• Stored data entries

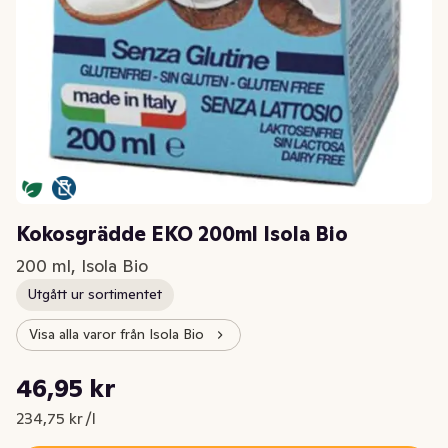
Kokosgrädde EKO 200ml Isola Bio
200 ml, Isola Bio
Utgått ur sortimentet
Visa alla varor från Isola Bio
Styckpris: 234,75 kr /l
46,95 kr
Nuvarande pris är: 46,95 kr
234,75 kr /l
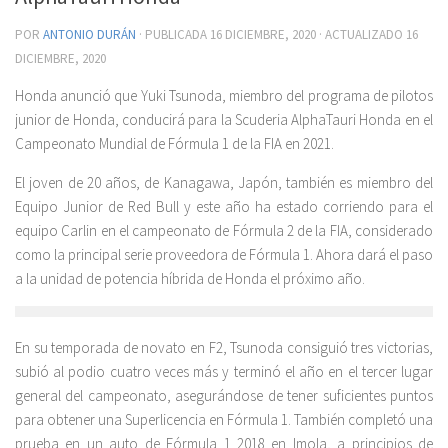
POR
ANTONIO DURÁN
· PUBLICADA
16 DICIEMBRE, 2020
· ACTUALIZADO
16
DICIEMBRE, 2020
Honda anunció que Yuki Tsunoda, miembro del programa de pilotos
junior de Honda, conducirá para la Scuderia AlphaTauri Honda en el
Campeonato Mundial de Fórmula 1 de la FIA en 2021.
El joven de 20 años, de Kanagawa, Japón, también es miembro del
Equipo Junior de Red Bull y este año ha estado corriendo para el
equipo Carlin en el campeonato de Fórmula 2 de la FIA, considerado
como la principal serie proveedora de Fórmula 1. Ahora dará el paso
a la unidad de potencia híbrida de Honda el próximo año.
En su temporada de novato en F2, Tsunoda consiguió tres victorias,
subió al podio cuatro veces más y terminó el año en el tercer lugar
general del campeonato, asegurándose de tener suficientes puntos
para obtener una Superlicencia en Fórmula 1. También completó una
prueba en un auto de Fórmula 1 2018 en Imola, a principios de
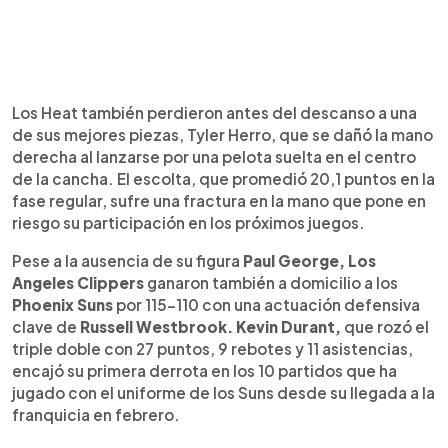
Los Heat también perdieron antes del descanso a una
de sus mejores piezas, Tyler Herro, que se dañó la mano
derecha al lanzarse por una pelota suelta en el centro
de la cancha. El escolta, que promedió 20,1 puntos en la
fase regular, sufre una fractura en la mano que pone en
riesgo su participación en los próximos juegos.
Pese a la ausencia de su figura
Paul George, Los
Angeles Clippers
ganaron también a domicilio a los
Phoenix Suns
por 115-110 con una actuación defensiva
clave de
Russell Westbrook. Kevin Durant,
que rozó el
triple doble con 27 puntos, 9 rebotes y 11 asistencias,
encajó su primera derrota en los 10 partidos que ha
jugado con el uniforme de los Suns desde su llegada a la
franquicia en febrero.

• TASK DESCRIPTION
Please output exactly the lines between the one holding "a la unidad" and the one holding "prueba en un" in the records above, inclusive, and nothing more.

• OUTPUT BELOW
a la unidad de potencia híbrida de Honda el próximo año.
En su temporada de novato en F2, Tsunoda consiguió tres victorias,
subió al podio cuatro veces más y terminó el año en el tercer lugar
general del campeonato, asegurándose de tener suficientes puntos
para obtener una Superlicencia en Fórmula 1. También completó una
prueba en un auto de Fórmula 1 2018 en Imola, a principios de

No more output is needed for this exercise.